“As a bonafide “philosopher guy” en route to graduate school, I am educated enough to be informed, uneducated enough to connect with my audience, and charismatic enough to feign talent.” — Jer
After growing up in Taiwan where his parents were missionaries, Jer went to Houghton College, studied philosophy and theology, and, though suffering from a stammer, became the campus’s premier philosophical activist, taking over the philosophical society after which membership rose from 2 to nearly 200. During summer breaks, while working at a factory, Jer started a daily lunch time discussion group that eventually came to include all of his thoroughly blue-collar co-workers. After graduation, as a community organizer and housing director at a small non-profit, Jer wrestled with gangsters in inner-city Buffalo over questions of ultimate fulfillment.
Jer is also the co-creator of a theory of urban neighborhood renewal with Dr. Ron Oakerson, a recognized authority on issues of metropolitan governance and professor of political Science at Houghton College. Their paper, entitled Neighborhood Decline as a Tragedy of the Commons, is currently under review at the Policy Studies Journal. Collaborators included community members, New York State Supreme Court Judge Henry Nowak, and Dr. Elinor Ostrom, 2009 Nobel Laureate in Economics.
“I love writing with Jer. He writes with so much grace and integrity. He keeps me honest, as well as forthright. When my theory gets too far ahead of the facts, he draws me back to reality and makes me face it. If I understate a point (or miss it entirely), he reflects it back to me in bold. At ease with complex, subtle ideas, he finds ways to give them expression as readable, intelligible, accessible prose. On top of it all, he’s fun just to be with. I know we’ll be friends even if/when the writing-connection fades away.” — Ron Oakerson
In his travels to over twenty-five countries, Jer has proven that he is one of those rare thinkers equally comfortable and compelling whether lounging on a dilapidated inner city porch, squatting on the dirt floor of a Nepalese hut, sitting in the American board room, or walking the halls of academia.

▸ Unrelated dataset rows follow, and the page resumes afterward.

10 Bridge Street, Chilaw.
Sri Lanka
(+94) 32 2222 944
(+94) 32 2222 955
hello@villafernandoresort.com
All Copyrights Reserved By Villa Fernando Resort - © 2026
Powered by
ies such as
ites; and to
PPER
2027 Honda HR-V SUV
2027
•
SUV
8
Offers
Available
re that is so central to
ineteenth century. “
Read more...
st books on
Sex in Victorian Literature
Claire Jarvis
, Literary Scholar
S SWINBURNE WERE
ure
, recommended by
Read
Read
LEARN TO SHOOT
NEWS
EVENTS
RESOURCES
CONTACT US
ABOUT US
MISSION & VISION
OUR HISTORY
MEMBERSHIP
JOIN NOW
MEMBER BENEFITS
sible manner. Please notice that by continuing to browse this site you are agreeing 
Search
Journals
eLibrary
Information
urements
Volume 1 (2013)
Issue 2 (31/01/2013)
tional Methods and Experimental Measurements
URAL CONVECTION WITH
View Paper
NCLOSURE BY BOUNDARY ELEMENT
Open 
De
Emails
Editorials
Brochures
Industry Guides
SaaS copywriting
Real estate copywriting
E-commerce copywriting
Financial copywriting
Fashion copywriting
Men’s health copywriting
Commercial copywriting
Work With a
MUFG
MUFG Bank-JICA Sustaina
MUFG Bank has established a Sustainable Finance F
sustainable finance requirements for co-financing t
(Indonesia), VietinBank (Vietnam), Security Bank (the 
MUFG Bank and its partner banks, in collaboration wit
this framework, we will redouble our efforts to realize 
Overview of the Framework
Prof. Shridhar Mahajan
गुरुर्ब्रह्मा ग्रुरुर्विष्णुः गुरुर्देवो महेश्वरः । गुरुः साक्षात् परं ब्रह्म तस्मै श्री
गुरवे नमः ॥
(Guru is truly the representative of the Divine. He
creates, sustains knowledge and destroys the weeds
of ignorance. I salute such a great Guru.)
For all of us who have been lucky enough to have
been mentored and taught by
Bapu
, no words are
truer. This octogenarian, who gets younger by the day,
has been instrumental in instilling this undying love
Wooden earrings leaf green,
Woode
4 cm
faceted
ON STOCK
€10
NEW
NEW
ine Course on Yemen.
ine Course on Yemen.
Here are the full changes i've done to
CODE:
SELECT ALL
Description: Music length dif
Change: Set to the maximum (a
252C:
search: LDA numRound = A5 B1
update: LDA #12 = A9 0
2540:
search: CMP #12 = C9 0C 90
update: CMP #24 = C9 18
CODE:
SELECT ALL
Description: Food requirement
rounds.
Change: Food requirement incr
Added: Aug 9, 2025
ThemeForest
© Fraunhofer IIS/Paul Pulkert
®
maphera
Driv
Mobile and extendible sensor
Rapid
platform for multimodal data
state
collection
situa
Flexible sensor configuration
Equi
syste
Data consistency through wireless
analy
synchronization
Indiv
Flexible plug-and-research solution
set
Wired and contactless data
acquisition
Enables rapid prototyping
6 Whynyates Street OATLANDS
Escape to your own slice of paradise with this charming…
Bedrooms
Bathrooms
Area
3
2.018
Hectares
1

“As I continue to make philosophy relevant and enjoyable, people respond. Of course they do. Every generation needs philosophers who are clever communicators, who can woo them with their own culture and dialect. By God’s grace, we impart the courage necessary for radically principled living.” — Jer
Finally, “Jerism,” as his editor calls the overall picture that Therefore Joy outlines, was informed by a unique incident: in the spring of 2011, in downtown Atlanta, a man had fallen onto the subway’s third rail. After bright ribbons of electricity were seen arcing through his arms and legs, he lay still. After coaching the man to wake up, Jer pulled him to safety and in the process was shocked himself. Afterwards a video of the rescue surfaced on YouTube, and the story exploded online and in the local and national press. (See Subway Incident tab above.) While offering a positive public platform for writing and selling positive books, this experience taught Jer a profound lesson that follows and builds on Therefore Joy’s hopeful conclusions. The dramatic story, and the lessons he learned from it, have been articulated in an epilogue.